8.10 PowerMan — Centralized Power Control for Clusters #
PowerMan allows manipulating remote power control devices (RPC) from a central location. It can control:
-
local devices connected to a serial port
-
RPCs listening on a TCP socket
-
RPCs which are accessed through an external program
The communication to RPCs is controlled by “expect”-like
scripts. For a
list of currently supported devices, see the configuration file
/etc/powerman/powerman.conf
.
To install PowerMan, run zypper in powerman
.
To configure it, include the appropriate device file for your RPC
(/etc/powerman/*.dev
) in
/etc/powerman/powerman.conf
and add devices and
nodes. The device “type” needs to match the
“specification” name in one
of the included device files. The list of “plugs” used for
nodes need to
match an entry in the “plug name” list.
After configuring PowerMan, start its service by:
systemctl start powerman.service
To start PowerMan automatically after every boot, run:
systemctl enable powerman.service
Optionally, PowerMan can connect to a remote PowerMan instance. To
enable this, add the option listen
to
/etc/powerman/powerman.conf
.
Important: Unencrypted Transfer
When connecting to a remote PowerMan instance, data is transferred unencrypted. Therefore, use this feature only if the network is appropriately secured.
8.11 rasdaemon — Utility to Log RAS Error Tracings #
rasdaemon
is a RAS
(Reliability, Availability and
Serviceability) logging tool. It records memory errors using the EDAC
tracing events. EDAC drivers in the Linux kernel handle detection of ECC
errors from memory controllers.
rasdaemon
can be used on large
memory systems to
track, record and localize memory errors and how they evolve over time
to detect hardware degradation. Furthermore, it can be used to localize
a faulty DIMM on the board.
To check whether the EDAC drivers are loaded, execute:
ras-mc-ctl --status
The command should return ras-mc-ctl: drivers are
loaded
. If it indicates that the drivers are not loaded, EDAC
may not be supported on your board.
To start rasdaemon
, run
systemctl start rasdaemon.service
.
To start rasdaemon
automatically at boot time, execute systemctl enable
rasdaemon.service
. The daemon will log information to
/var/log/messages
and to an internal database.

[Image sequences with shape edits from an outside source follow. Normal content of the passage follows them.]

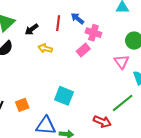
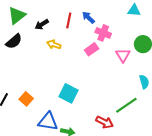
pink triangle: (122, 62) -> (123, 55), moved
orange square: (22, 105) -> (26, 99), turned -32

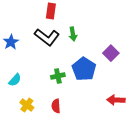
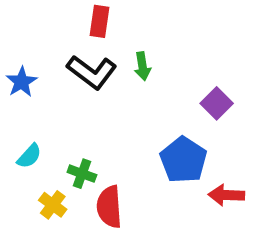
blue pentagon: (84, 69) -> (183, 160), moved
green cross: (58, 76) -> (82, 174), moved, turned 32
red semicircle: (56, 106) -> (109, 207), size x1.5

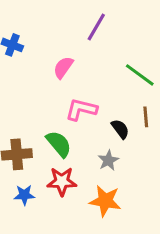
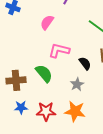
red star: (62, 181) -> (46, 111), moved

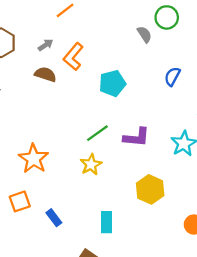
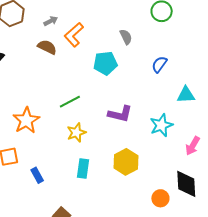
gray semicircle: (144, 34) -> (126, 37), moved
green line: (97, 133) -> (70, 102), moved
cyan rectangle: (106, 222) -> (83, 169), moved

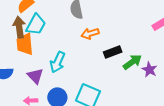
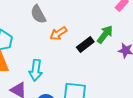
green arrow: (132, 62) -> (105, 34), moved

A
summary of the stored errors can be obtained with:
ras-mc-ctl --summary
The errors stored in the database can be viewed with
ras-mc-ctl --errors
Optionally, you can load the DIMM labels silk-screened on the system
board to more easily identify the faulty DIMM. To do so, before starting
rasdaemon
, run:
systemctl start ras-mc-ctl start
For this to work, you need to set up a layout description for the board.
There are no descriptions supplied by default. To add a layout
description, create a file with an arbitrary name in the directory
/etc/ras/dimm_labels.d/
. The format is:
Vendor: VENDOR-NAME Model: MODEL-NAME LABEL: MC.TOP.MID.LOW
8.12 Slurm — Utility for HPC Workload Management #
Slurm is an open-source, fault-tolerant, and highly scalable cluster management and job scheduling system for Linux clusters containing up to 65,536 nodes. Components include machine status, partition management, job management, scheduling and accounting modules.
For a minimal setup to run Slurm with munge support on one compute node and multiple control nodes, follow these instructions:
-
Before installing Slurm, create a user and a group called
slurm
.Important: Make Sure of Consistent UIDs and GIDs for Slurm's Accounts
For security reasons, Slurm does not run as the user
root
but under its own user. It is important that the userslurm
has the same UID/GID across all nodes of the cluster.If this user/group does not exist, the package slurm creates this user and group when it is installed. However, this does not guarantee that the generated UIDs/GIDs will be identical on all systems.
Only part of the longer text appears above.